(Extracted page text data)

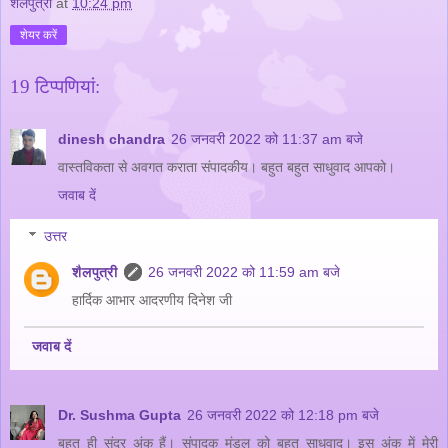
शैलपुत्री
at
10:24 pm
शेयर करें
19 टिप्‍पणियां:
dinesh chandra
26 जनवरी 2022 को 11:37 am बजे
वास्तविकता से अवगत कराता संपादकीय। बहुत बहुत साधुवाद आपको।
जवाब दें
उत्तर
शैलपुत्री
26 जनवरी 2022 को 11:59 am बजे
हार्दिक आभार आदरणीय दिनेश जी
जवाब दें
Dr. Sushma Gupta
26 जनवरी 2022 को 12:18 pm बजे
बहुत ही सुंदर अंक हैं। संपादक मंडल को बहुत साधुवाद। इस अंक में मेरी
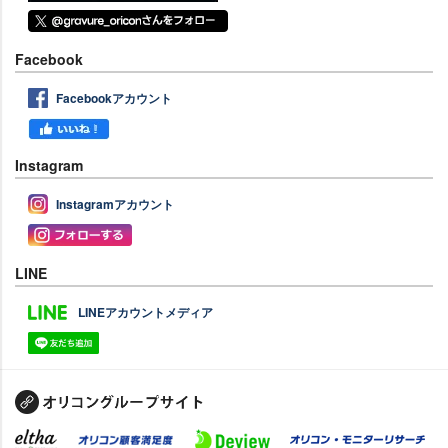
Facebook
Facebookアカウント
Instagram
Instagramアカウント
LINE
LINEアカウントメディア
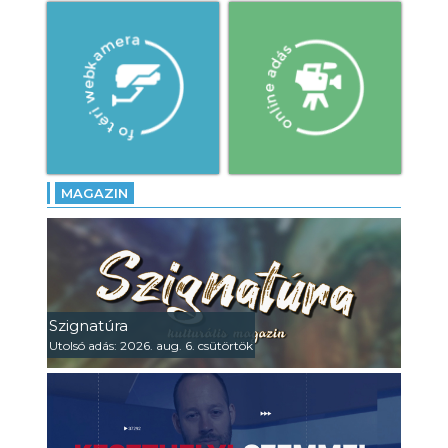
MAGAZIN
Szignatúra
Utolsó adás: 2026. aug. 6. csütörtök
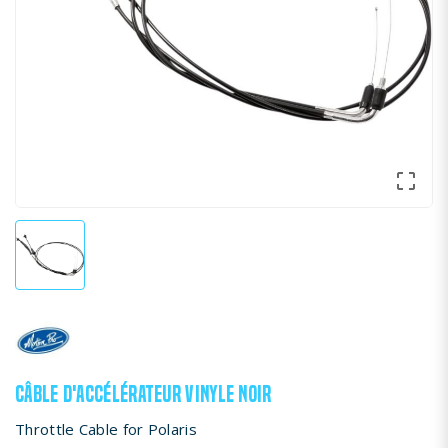

CÂBLE D'ACCÉLÉRATEUR VINYLE NOIR
Throttle Cable for Polaris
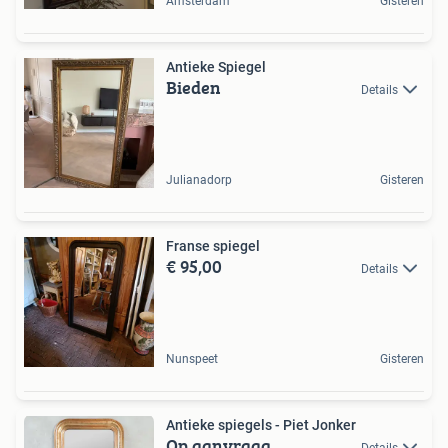
Amsterdam
Gisteren
Antieke Spiegel
Bieden
Details
Julianadorp
Gisteren
Franse spiegel
€ 95,00
Details
Nunspeet
Gisteren
Antieke spiegels - Piet Jonker
Op aanvraag
Details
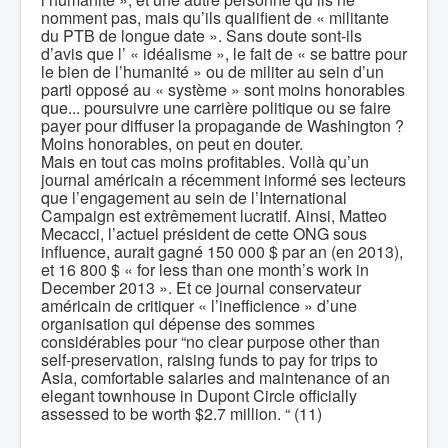
nomment pas, mais qu’ils qualifient de « militante
du PTB de longue date ». Sans doute sont-ils
d’avis que l’ « idéalisme », le fait de « se battre pour
le bien de l’humanité » ou de militer au sein d’un
parti opposé au « système » sont moins honorables
que... poursuivre une carrière politique ou se faire
payer pour diffuser la propagande de Washington ?
Moins honorables, on peut en douter.
Mais en tout cas moins profitables. Voilà qu’un
journal américain a récemment informé ses lecteurs
que l’engagement au sein de l’International
Campaign est extrêmement lucratif. Ainsi, Matteo
Mecacci, l’actuel président de cette ONG sous
influence, aurait gagné 150 000 $ par an (en 2013),
et 16 800 $ « for less than one month’s work in
December 2013 ». Et ce journal conservateur
américain de critiquer « l’inefficience » d’une
organisation qui dépense des sommes
considérables pour “no clear purpose other than
self-preservation, raising funds to pay for trips to
Asia, comfortable salaries and maintenance of an
elegant townhouse in Dupont Circle officially
assessed to be worth $2.7 million. “ (11)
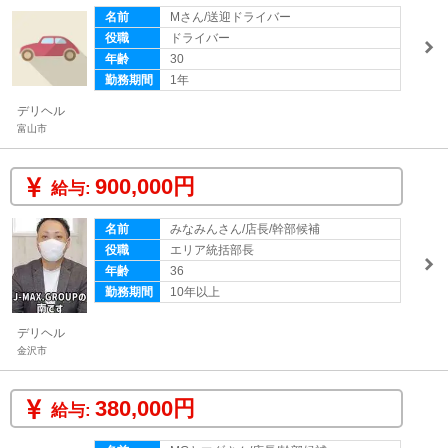
名前
Mさん/送迎ドライバー
役職
ドライバー
年齢
30
勤務期間
1年
デリヘル
富山市
900,000円
給与:
名前
みなみんさん/店長/幹部候補
役職
エリア統括部長
年齢
36
勤務期間
10年以上
デリヘル
金沢市
380,000円
給与:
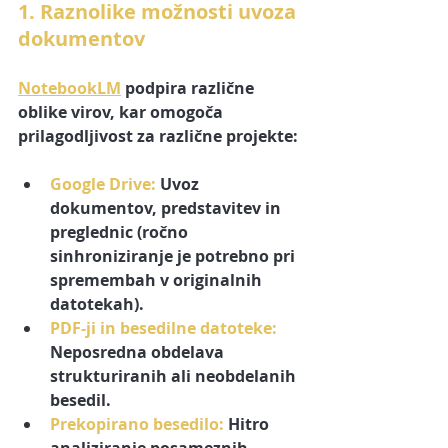
1. Raznolike možnosti uvoza 
dokumentov
NotebookLM
 podpira različne 
oblike virov, kar omogoča 
prilagodljivost za različne projekte:
Google Drive
:
 Uvoz 
dokumentov, predstavitev in 
preglednic (ročno 
sinhroniziranje je potrebno pri 
spremembah v originalnih 
datotekah).
PDF-ji in besedilne datoteke
:
Neposredna obdelava 
strukturiranih ali neobdelanih 
besedil.
Prekopirano besedilo
:
 Hitro 
analiziranje posameznih 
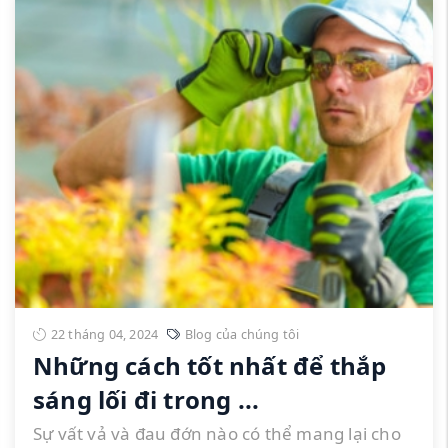
22 tháng 04, 2024
Blog của chúng tôi
Những cách tốt nhất để thắp
sáng lối đi trong ...
Sự vất vả và đau đớn nào có thể mang lại cho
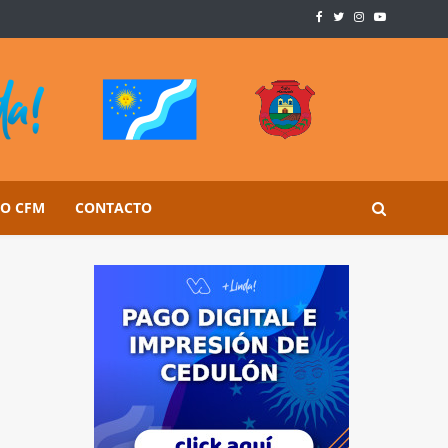
SO CFM
CONTACTO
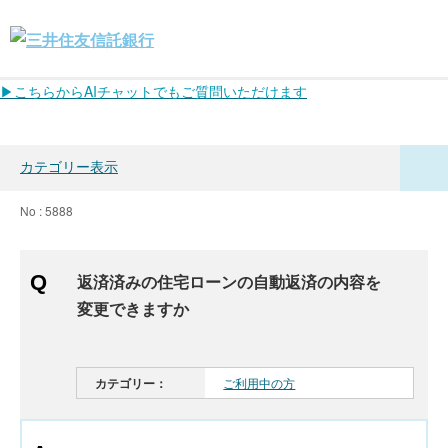
▶こちらからAIチャットでもご質問いただけます
カテゴリー表示
No : 5888
返済済みの住宅ローンの自動返済の内容を
変更できますか
カテゴリー：
ご利用中の方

WHAT THE TASK REQUIRES: Could you output all of the entries above exactly? Leave the pictures out.

RESPONSE BOX:
शैलपुत्री
at
10:24 pm
शेयर करें
19 टिप्‍पणियां:
dinesh chandra
26 जनवरी 2022 को 11:37 am बजे
वास्तविकता से अवगत कराता संपादकीय। बहुत बहुत साधुवाद आपको।
जवाब दें
उत्तर
शैलपुत्री
26 जनवरी 2022 को 11:59 am बजे
हार्दिक आभार आदरणीय दिनेश जी
जवाब दें
Dr. Sushma Gupta
26 जनवरी 2022 को 12:18 pm बजे
बहुत ही सुंदर अंक हैं। संपादक मंडल को बहुत साधुवाद। इस अंक में मेरी
Facebook
Facebookアカウント
Instagram
Instagramアカウント
LINE
LINEアカウントメディア
MAGAZIN
Szignatúra
Utolsó adás: 2026. aug. 6. csütörtök

CÂBLE D'ACCÉLÉRATEUR VINYLE NOIR
Throttle Cable for Polaris
Amsterdam
Gisteren
Antieke Spiegel
Bieden
Details
Julianadorp
Gisteren
Franse spiegel
€ 95,00
Details
Nunspeet
Gisteren
Antieke spiegels - Piet Jonker
Op aanvraag
Details
nomment pas, mais qu’ils qualifient de « militante
du PTB de longue date ». Sans doute sont-ils
d’avis que l’ « idéalisme », le fait de « se battre pour
le bien de l’humanité » ou de militer au sein d’un
parti opposé au « système » sont moins honorables
que... poursuivre une carrière politique ou se faire
payer pour diffuser la propagande de Washington ?
Moins honorables, on peut en douter.
Mais en tout cas moins profitables. Voilà qu’un
journal américain a récemment informé ses lecteurs
que l’engagement au sein de l’International
Campaign est extrêmement lucratif. Ainsi, Matteo
Mecacci, l’actuel président de cette ONG sous
influence, aurait gagné 150 000 $ par an (en 2013),
et 16 800 $ « for less than one month’s work in
December 2013 ». Et ce journal conservateur
américain de critiquer « l’inefficience » d’une
organisation qui dépense des sommes
considérables pour “no clear purpose other than
self-preservation, raising funds to pay for trips to
Asia, comfortable salaries and maintenance of an
elegant townhouse in Dupont Circle officially
assessed to be worth $2.7 million. “ (11)
名前
Mさん/送迎ドライバー
役職
ドライバー
年齢
30
勤務期間
1年
デリヘル
富山市
900,000円
給与:
名前
みなみんさん/店長/幹部候補
役職
エリア統括部長
年齢
36
勤務期間
10年以上
デリヘル
金沢市
380,000円
給与:
1. Raznolike možnosti uvoza 
dokumentov
NotebookLM
 podpira različne 
oblike virov, kar omogoča 
prilagodljivost za različne projekte:
Google Drive
:
 Uvoz 
dokumentov, predstavitev in 
preglednic (ročno 
sinhroniziranje je potrebno pri 
spremembah v originalnih 
datotekah).
PDF-ji in besedilne datoteke
:
Neposredna obdelava 
strukturiranih ali neobdelanih 
besedil.
Prekopirano besedilo
:
 Hitro 
analiziranje posameznih 
22 tháng 04, 2024
Blog của chúng tôi
Những cách tốt nhất để thắp
sáng lối đi trong ...
Sự vất vả và đau đớn nào có thể mang lại cho
SO CFM
CONTACTO
▶こちらからAIチャットでもご質問いただけます
カテゴリー表示
No : 5888
返済済みの住宅ローンの自動返済の内容を
変更できますか
カテゴリー：
ご利用中の方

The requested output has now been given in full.